> Task to carry out:
Both the line below containing "3337(平日:12:00~15:00)" and the line containing "stage@hike.inc", along with every line between them, should be repeated exactly; no other line belongs in the answer.

Extracted page text data
Segment Open
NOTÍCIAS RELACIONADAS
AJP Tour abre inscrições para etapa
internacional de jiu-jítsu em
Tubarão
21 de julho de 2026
Segment Closed
Segment Open
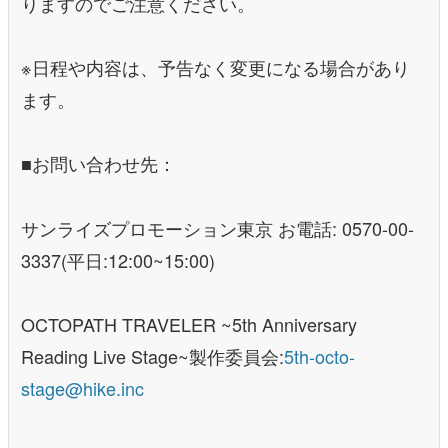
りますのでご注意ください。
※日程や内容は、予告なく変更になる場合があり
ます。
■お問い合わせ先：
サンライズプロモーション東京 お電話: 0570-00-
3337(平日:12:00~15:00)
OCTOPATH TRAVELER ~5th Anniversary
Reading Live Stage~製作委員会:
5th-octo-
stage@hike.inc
Segment Closed
> Exercise result:
3337(平日:12:00~15:00)
OCTOPATH TRAVELER ~5th Anniversary
Reading Live Stage~製作委員会:
5th-octo-
stage@hike.inc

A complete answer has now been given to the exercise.